Wednesday, November 12, 2008

Still Embarrassed to be a Journalist

Back on Oct. 27, I posted a column by ABC News tech columnist Michael S. Malone about how hideously biased the mainstream media had become in covering the presidential election campaign. I didn't know it at the time, but I was participating in a spontaneous movement to circulate Malone's thoughts and amplify his message that the mainstream broadcast and print media had become ex officio mouthpieces for Barack Obama.

Here's what Malone has to say about that column and its aftermath.

By Michael S. Malone

There’s nothing like writing the (momentarily) hottest column in the country to get a sense of the changing balance of power between the traditional and the new media.

Two weeks ago, in my ABCNews.com column, I took off on a brief tangent from my usual technology and business orientation to instead discuss what I saw as shocking bias by the mainstream media - in particular, television network news, newspapers and newsmagazines - in its coverage of the Presidential campaign.

What happened next is, I think, an interesting glimpse into the dynamics of the traditional and digital media now, nearly a decade into the new century, and a dozen years after the widespread cultural adoption of the Internet.

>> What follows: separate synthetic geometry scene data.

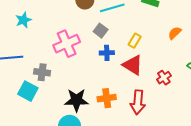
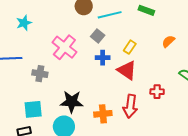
pink cross: (67, 44) -> (64, 47), turned -30
red cross: (164, 78) -> (157, 92), moved, turned 32
cyan square: (28, 91) -> (33, 109), moved, turned -36
orange cross: (107, 98) -> (103, 114), moved

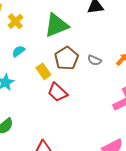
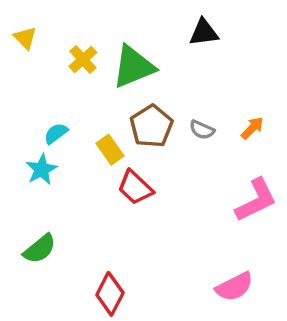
yellow cross: (15, 21) -> (83, 59), moved
cyan semicircle: (18, 51) -> (56, 133), moved

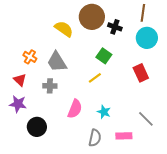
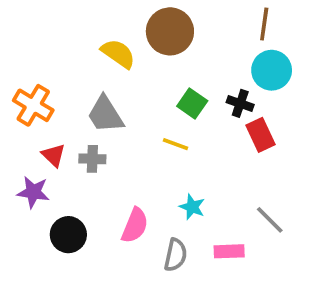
black cross: (115, 27) -> (240, 103), moved
orange cross: (30, 57) -> (33, 105), moved, size x1.5
yellow line: (95, 78) -> (176, 144), turned 56
red triangle: (20, 80) -> (54, 155), moved
pink semicircle: (75, 109) -> (135, 225), moved

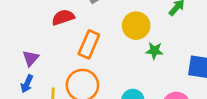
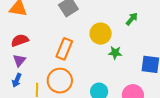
red semicircle: (63, 17) -> (20, 40), moved

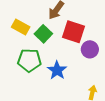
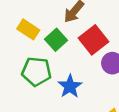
red square: (73, 32) -> (94, 40), turned 30

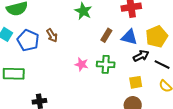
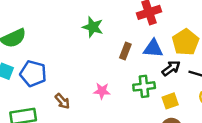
brown arrow: (52, 35) -> (62, 101), moved
green cross: (106, 64) -> (144, 86), moved

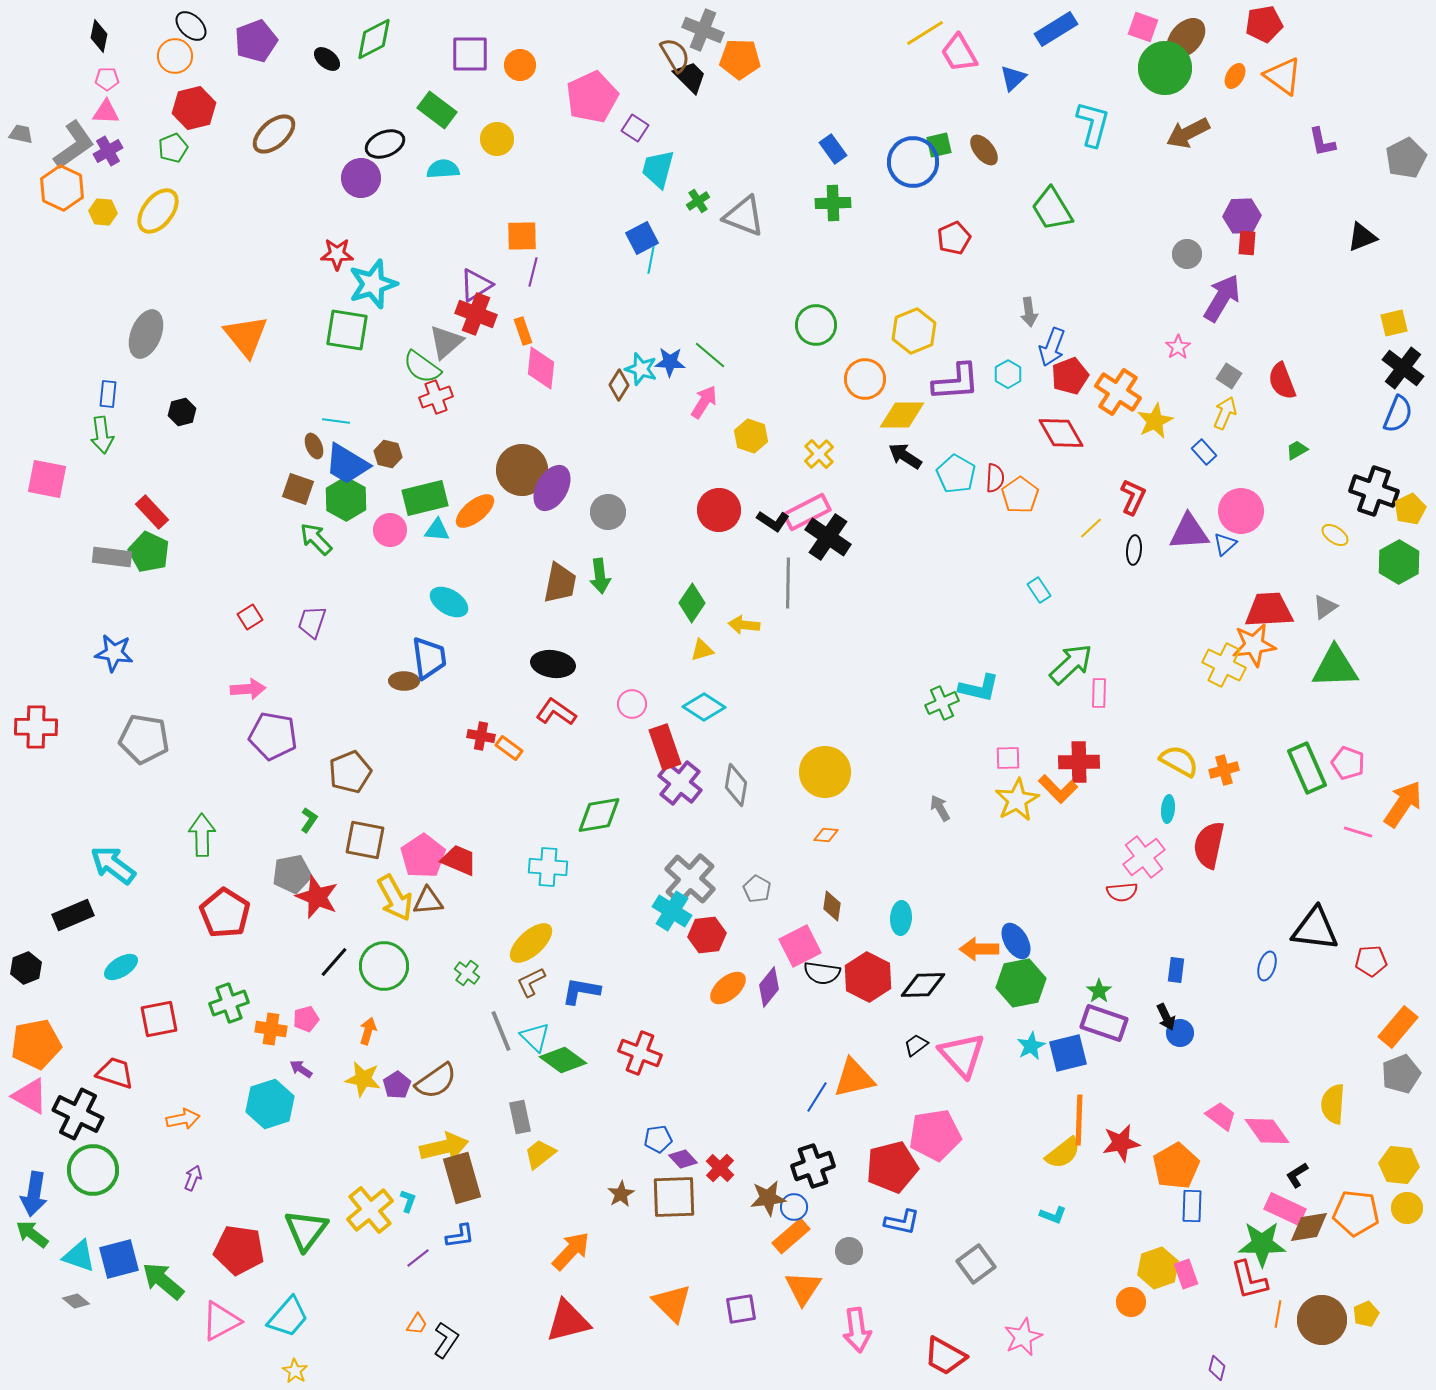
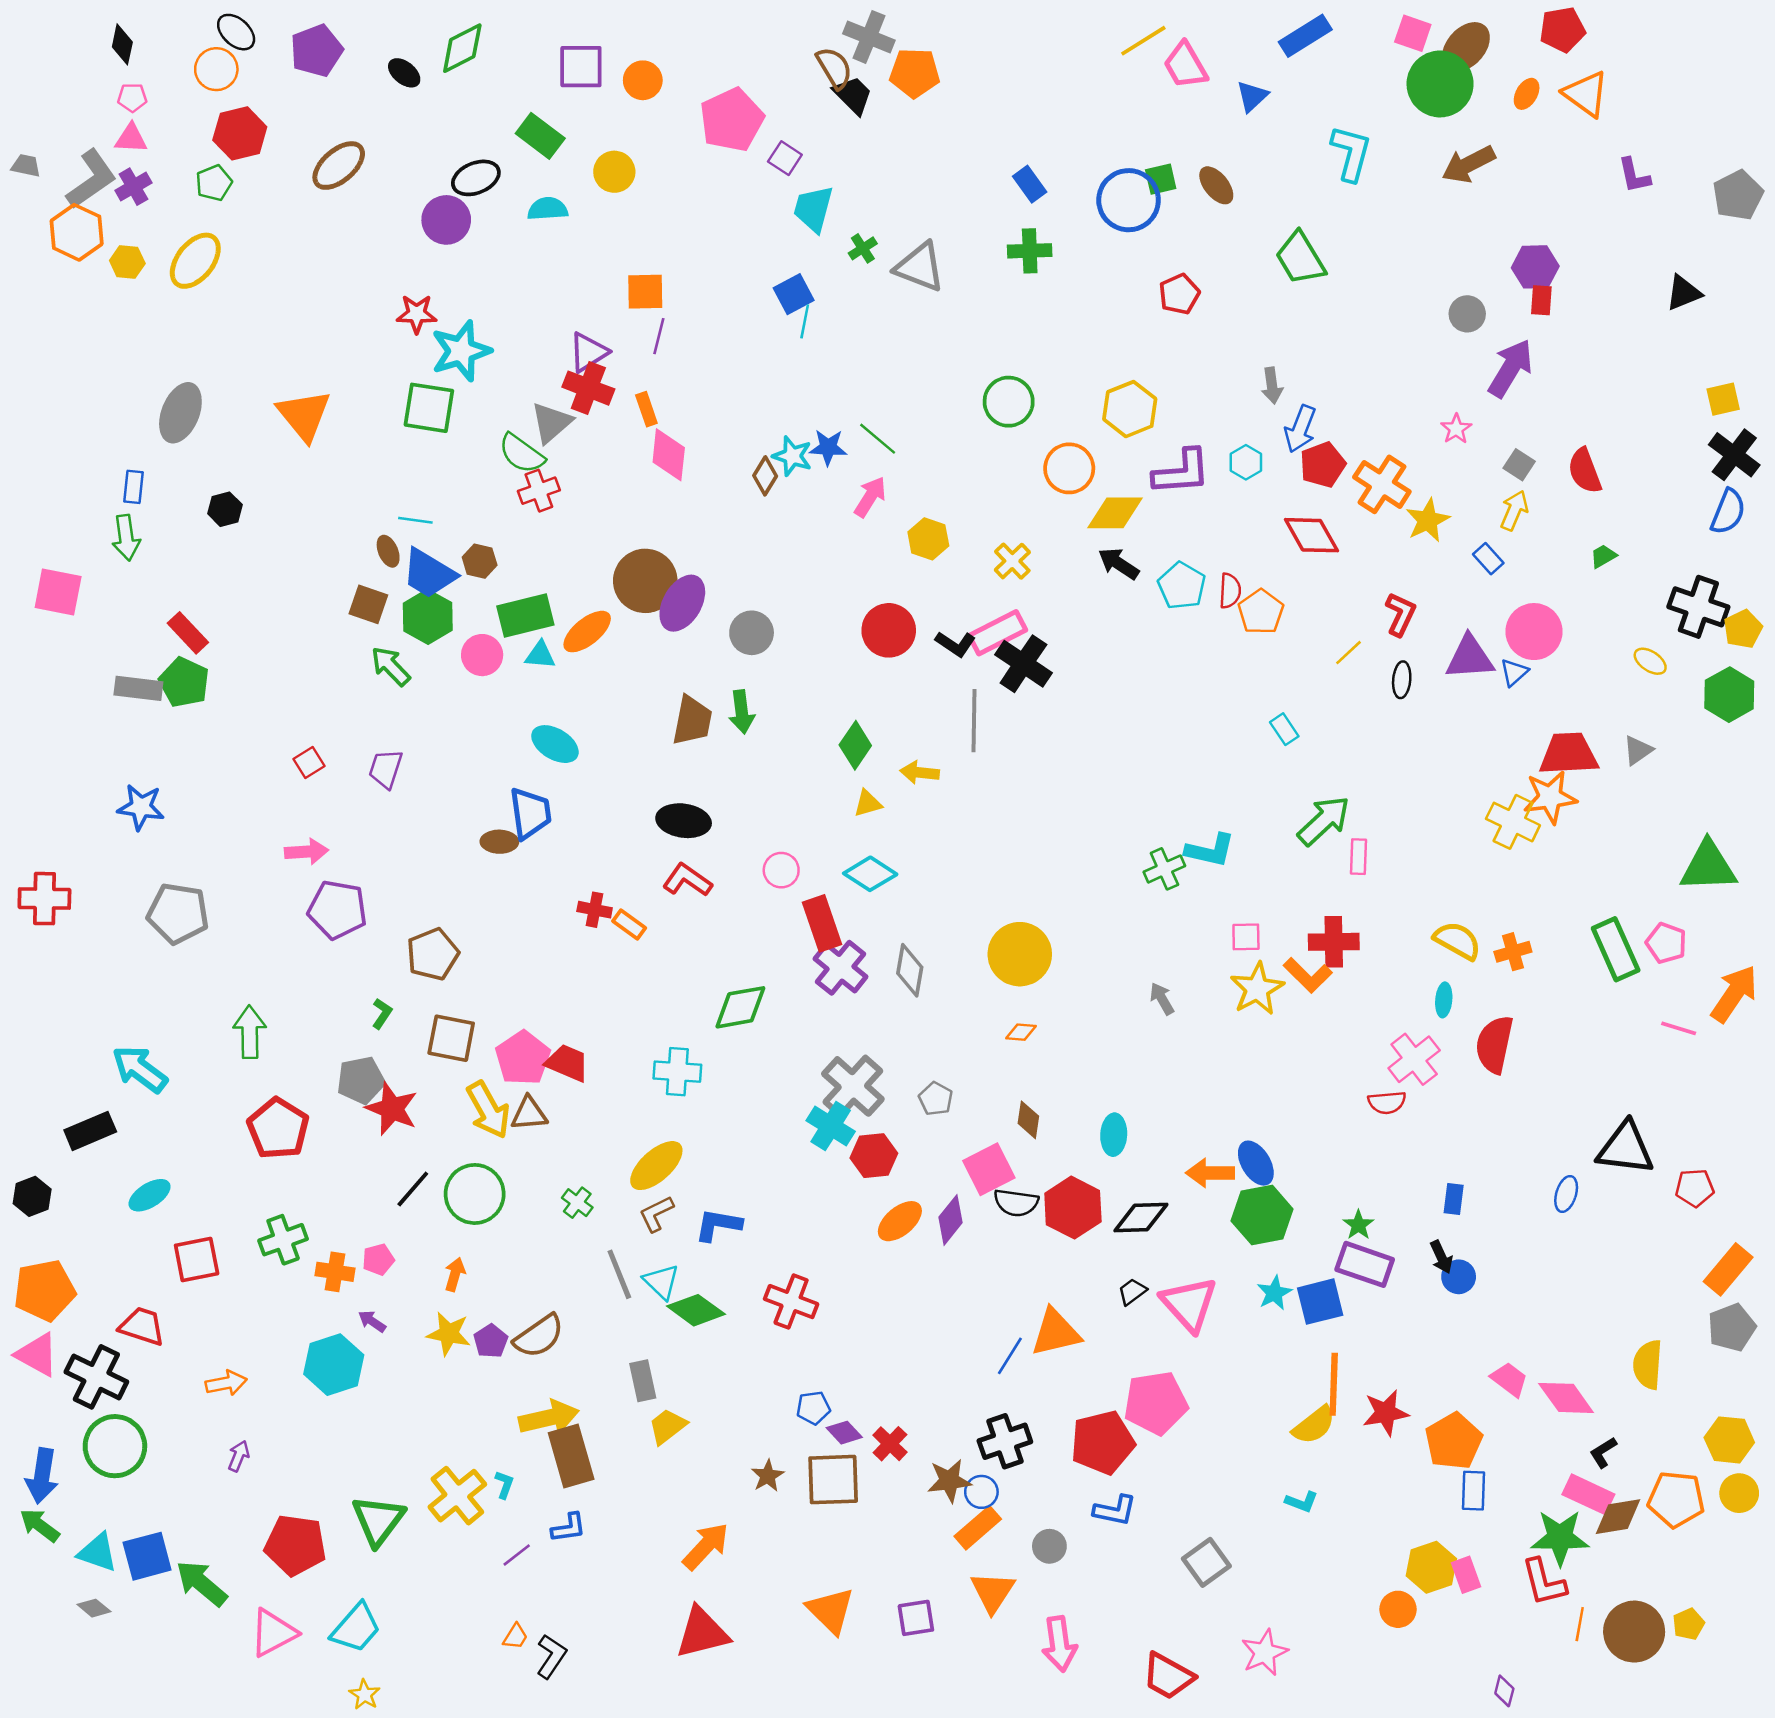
green triangle: (1335, 667) -> (1708, 866), moved

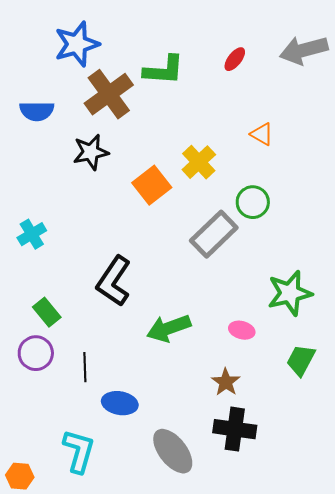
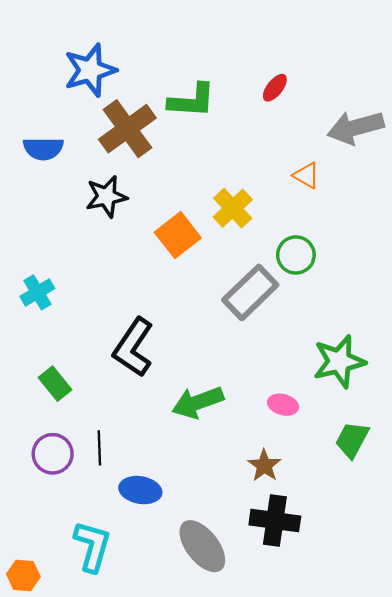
gray arrow: (304, 50) -> (356, 127), moved
purple circle: (36, 353) -> (53, 454), moved

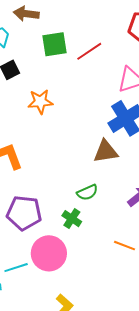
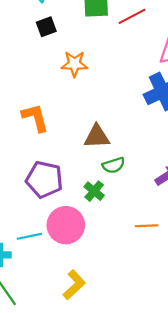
brown triangle: (106, 151) -> (97, 137), moved
orange line: (124, 246) -> (147, 226), turned -30

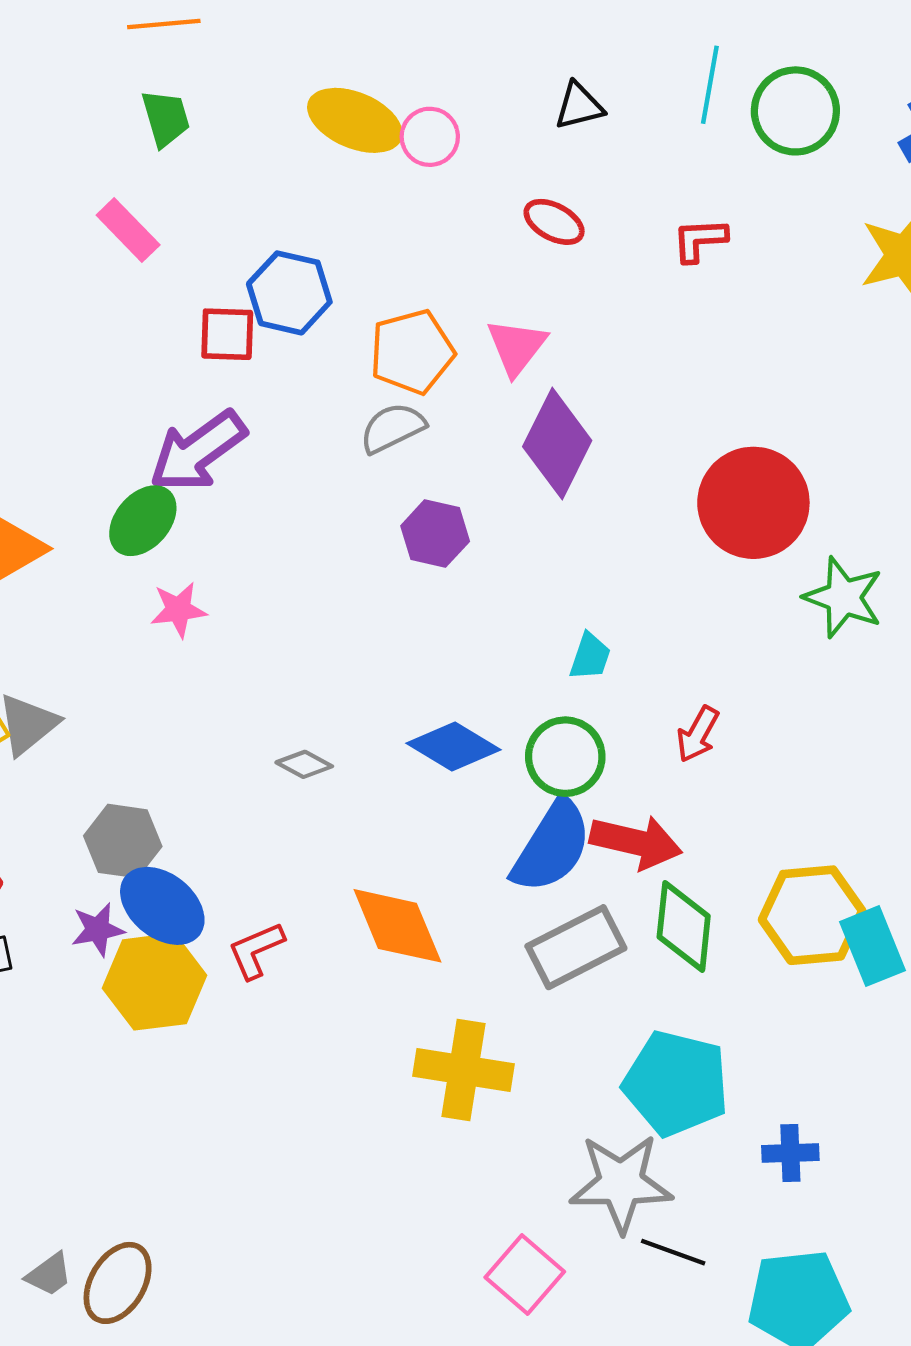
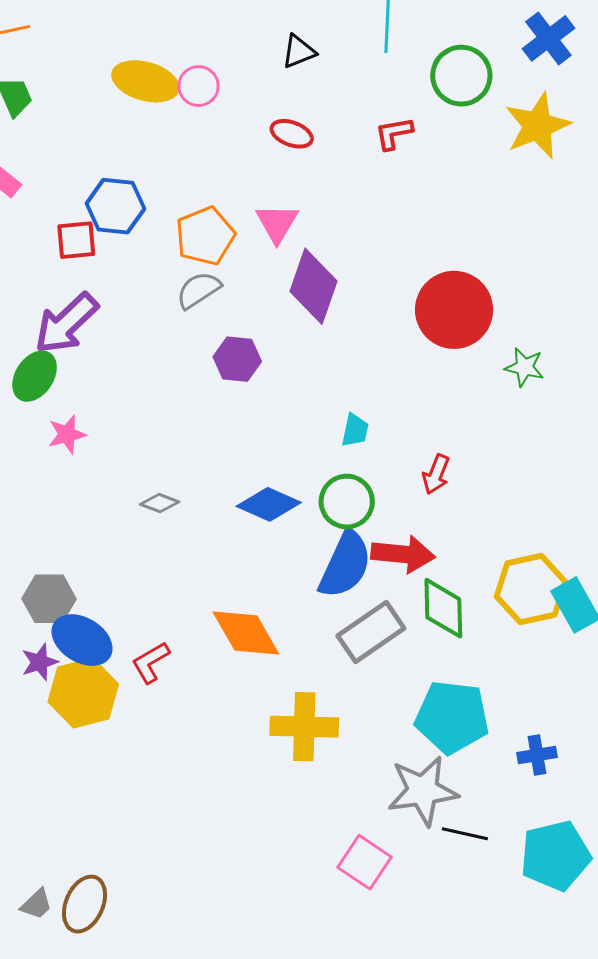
green circle: (795, 111) -> (461, 76), moved
green star: (843, 597) -> (524, 367), size x0.7
gray diamond: (304, 764) -> (160, 503), moved

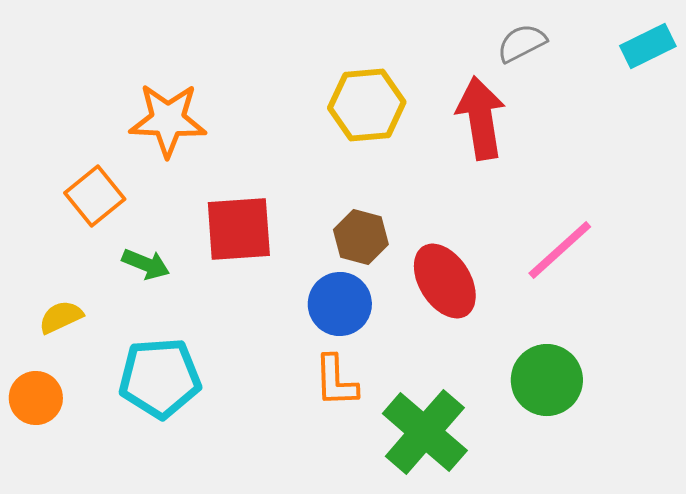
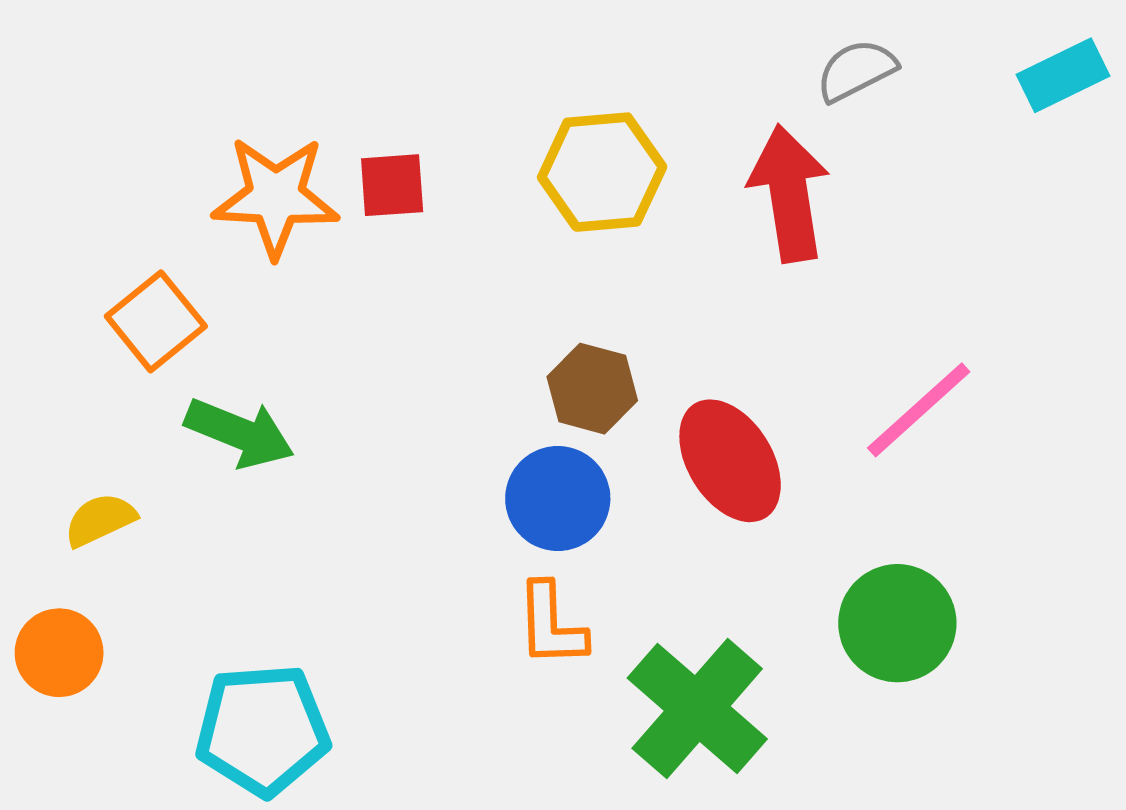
red square: (239, 229) -> (392, 185), moved, size x0.6
green arrow: (146, 264) -> (240, 433), size x1.4
cyan pentagon: (160, 378) -> (262, 730), moved

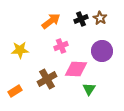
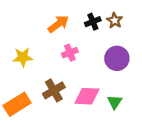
pink diamond: (76, 69) -> (87, 96), moved
green triangle: (89, 89) -> (115, 102), moved
orange rectangle: (15, 91) -> (17, 104), size x1.6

I began writing my ABCNews.com column during the Dot-com Bubble of 1999.  And I’ve been writing it, week in and week out, in good times and bad, for nearly a decade now.  Hundreds of columns, in fact - by a factor of about three the longest single writing gig of my professional career.  And over that time I’ve learned a lot about both column writing and the new media world.  I’ve learned that you can carefully craft a thoughtful column . . .and have nobody read it.  And you can dash out a column just to meet your deadline . . . and set the world on fire.  I’ve learned how to momentarily goose one’s readership (slam Apple Computer) and how to lose it (write about semiconductors).  And I’ve learned that sometimes that one solitary reader out there who understands what you’ve tried to say is worth hundreds who don’t.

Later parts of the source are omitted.